Licensing: There was discussion of licensing of the data in PanLex in general, but I didn't see discussion of how licensing applies to the RDF data. Is it merely derivative of the licensing used for each of the Panlex sources or does the RDF version have its own license? (Is the licensing information encoded in the RDF if it is different for each set of data?)

Availability: See above. I could not access the URLs where the data was supposed to be available. Certainly wide availability is intended, and the PanLex data has long been available. So, I imagine this is merely a technical glitch.

Authorship: I am not sure of the relationship of the first two authors to the dataset, but the third author is director of the PanLex project, meaning at least one author has a close connection to the data.

Use of vocabularies: As noted in my review, I have concerns that, more often than necessary, PanLex internal concepts are used in the RDF when equivalent concepts may already be available in, for instance, SKOS.

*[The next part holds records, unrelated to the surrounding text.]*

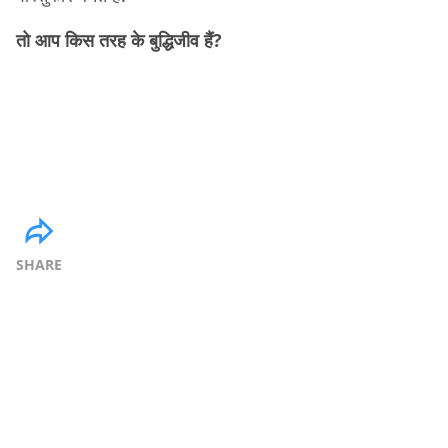
तो आप किस तरह के बुद्धिजीव हैं?
SHARE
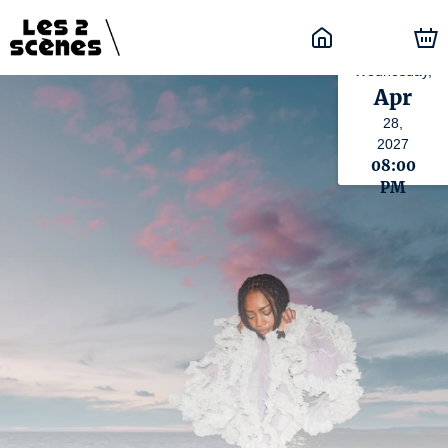
Wednesday,
Apr
28,
2027
08:00
PM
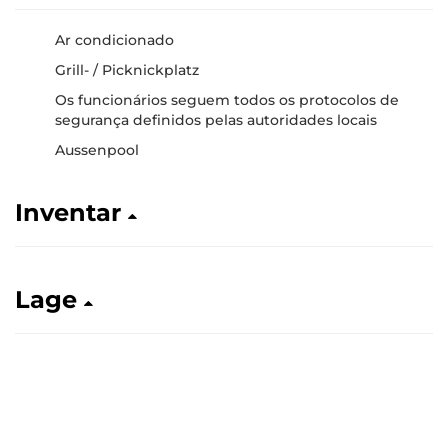
Ar condicionado
Grill- / Picknickplatz
Os funcionários seguem todos os protocolos de
segurança definidos pelas autoridades locais
Aussenpool
Inventar
Lage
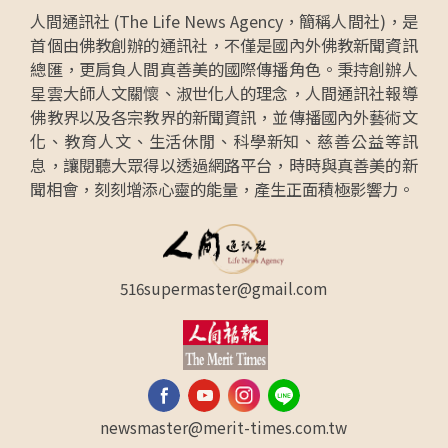
人間通訊社 (The Life News Agency，簡稱人間社)，是
首個由佛教創辦的通訊社，不僅是國內外佛教新聞資訊
總匯，更肩負人間真善美的國際傳播角色。秉持創辦人
星雲大師人文關懷、淑世化人的理念，人間通訊社報導
佛教界以及各宗教界的新聞資訊，並傳播國內外藝術文
化、教育人文、生活休閒、科學新知、慈善公益等訊
息，讓閱聽大眾得以透過網路平台，時時與真善美的新
聞相會，刻刻增添心靈的能量，產生正面積極影響力。
516supermaster@gmail.com
newsmaster@merit-times.com.tw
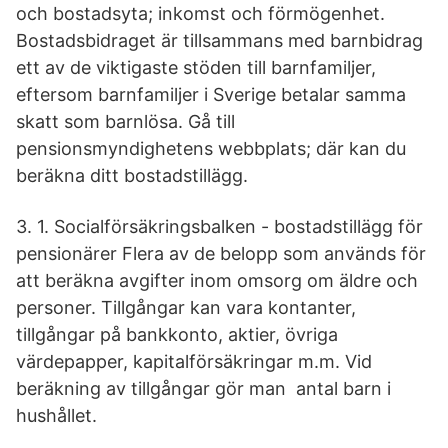
och bostadsyta; inkomst och förmögenhet.
Bostadsbidraget är tillsammans med barnbidrag
ett av de viktigaste stöden till barnfamiljer,
eftersom barnfamiljer i Sverige betalar samma
skatt som barnlösa. Gå till
pensionsmyndighetens webbplats; där kan du
beräkna ditt bostadstillägg.
3. 1. Socialförsäkringsbalken - bostadstillägg för
pensionärer Flera av de belopp som används för
att beräkna avgifter inom omsorg om äldre och
personer. Tillgångar kan vara kontanter,
tillgångar på bankkonto, aktier, övriga
värdepapper, kapitalförsäkringar m.m. Vid
beräkning av tillgångar gör man antal barn i
hushållet.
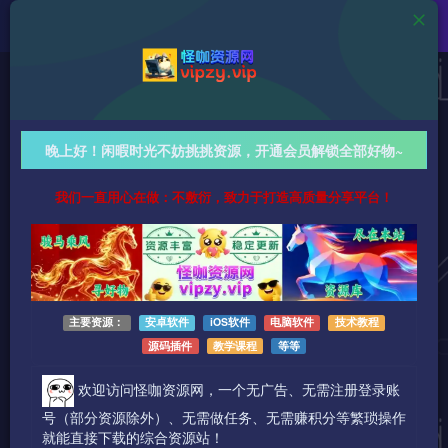
值得一看
【2025-7-31】心动放映厅｜每日随机精选小姐姐视频
晚上好！闲暇时光不妨挑挑资源，开通会员解锁全部好物~
分享，赏心悦目！
我们一直用心在做：不敷衍，致力于打造高质量分享平台！
523字
阅读时长约3分钟
2025-07-31 更新
作者：怪咖
热度：31
0条评论
作者已发布3745篇文章
主要资源：
安卓软件
iOS软件
电脑软件
技术教程
源码插件
教学课程
等等
欢迎访问怪咖资源网，一个无广告、无需注册登录账
号（部分资源除外）、无需做任务、无需赚积分等繁琐操作
就能直接下载的综合资源站！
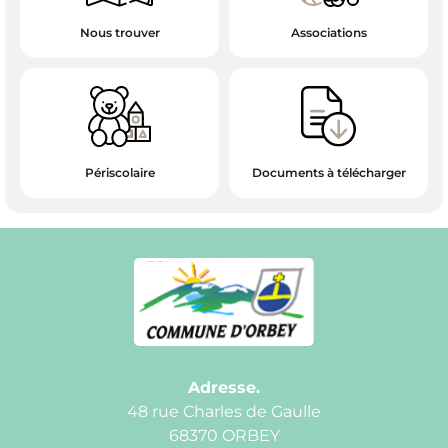
Associations
Nous trouver
Documents à télécharger
Périscolaire
Adresse.
48 rue Charles de Gaulle
68370 ORBEY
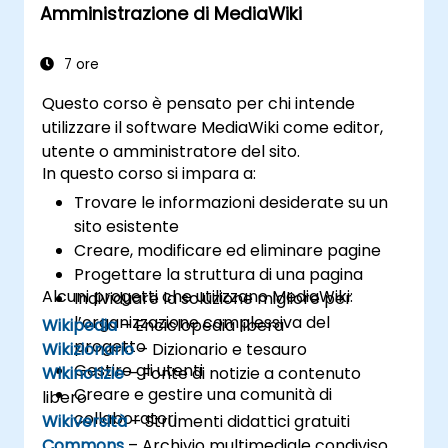
Amministrazione di MediaWiki
7 ore
Questo corso è pensato per chi intende
utilizzare il software MediaWiki come editor,
utente o amministratore del sito.
In questo corso si impara a:
Trovare le informazioni desiderate su un
sito esistente
Creare, modificare ed eliminare pagine
Progettare la struttura di una pagina
Alcuni progetti che utilizzano MediaWiki:
Individuare la soluzione migliore per
l’organizzazione complessiva del
Wikipedia
– Enciclopedia libera
progetto
Wikizionario
– Dizionario e tesauro
Gestire gli utenti
Wikinotizie
– Fonte di notizie a contenuto
Creare e gestire una comunità di
libero
collaboratori
Wikiversità
– Strumenti didattici gratuiti
Commons
– Archivio multimediale condiviso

I believe my earlier review covered the core review criteria, but I repeat my evaluation of them explicitly here for ease of editorial decision making.

1. Quality of the dataset: PanLex represents one of the largest efforts (if not the largest) to create a cross-linguistic lexical database where elements with similar meanings are linked together across thousands of languages. I have not explored the dataset thoroughly, but, from what I know, it is a high-quality dataset--moreover, there is nothing comparable of higher quality that I am aware of

2. Usefulness of the dataset: I am not sure it is explicitly described in the paper (but if it is not, it should be), but the coverage of this dataset, in terms of number of languages, is at a level goes well beyond any other publicly available resource to the best of my knowledge. Moreover, its attempts to interlink lexical items give it clear applications for (certain kinds of) multilingual translation and interoperation, making it clearly useful.

3. Clarity and completeness of the descriptions: I raised this point explicitly in my initial review. It is hard to understand key aspects of the PanLex conceptual data model from this paper. I think the paper can be readily revised to address this since this is almost certainly an issue regarding presentation of the project rather than resulting from a lack of internal understanding on this point.

Review #3
Anonymous submitted on 21/Feb/2013
Suggestion:
Accept
Review Comment:

This paper describes a conversion of the PanLex data collection to RDF.
PanLex is a large project that has gathered lexical data from around
2,000 different sources, mostly online dictionaries and thesauri.
It covers 20 million meanings (including duplicates however).
For the conversion, the authors define new RDF classes and properties
corresponding to the types of tables used in the PanLex database design.
The conversion is performed on-the-fly using a relational database to
RDF mapping system, with additional links to two other Linked Data resources.

Among the data collected by PanLex, there are bound to be some sources
that have already been converted to RDF by others. Perhaps Wiktionary
or WordNet? For these, it would be good to see whether links can be created
at the Meaning level, as these are more useful than links at the
Expression level.

Overall, this is a well-written paper that serves as a very good example
of how one would go about taking an existing data source, model the data
in RDF and establish a Linked Data server. It would have been even better
if the authors had re-used more existing vocabulary, but I understand that
defining new items often is the most practical choice.

Minor issues and suggestions:
- The caption of Table 2 says that "rdfs:label" is omitted for brevity,
but it still seems to be there several times in the table.
- There is also a Lexvo paper submitted to the same journal special
issue. If both papers are accepted, a cross-reference could be added.
- In Table 3, I don't think it is necessary to use two forms of ISO codes.
- The term "approver" is introduced under "Meanings", which a reader could
easily miss. Perhaps add a separate list item for approvers so that the
definition of this term can be found more easily.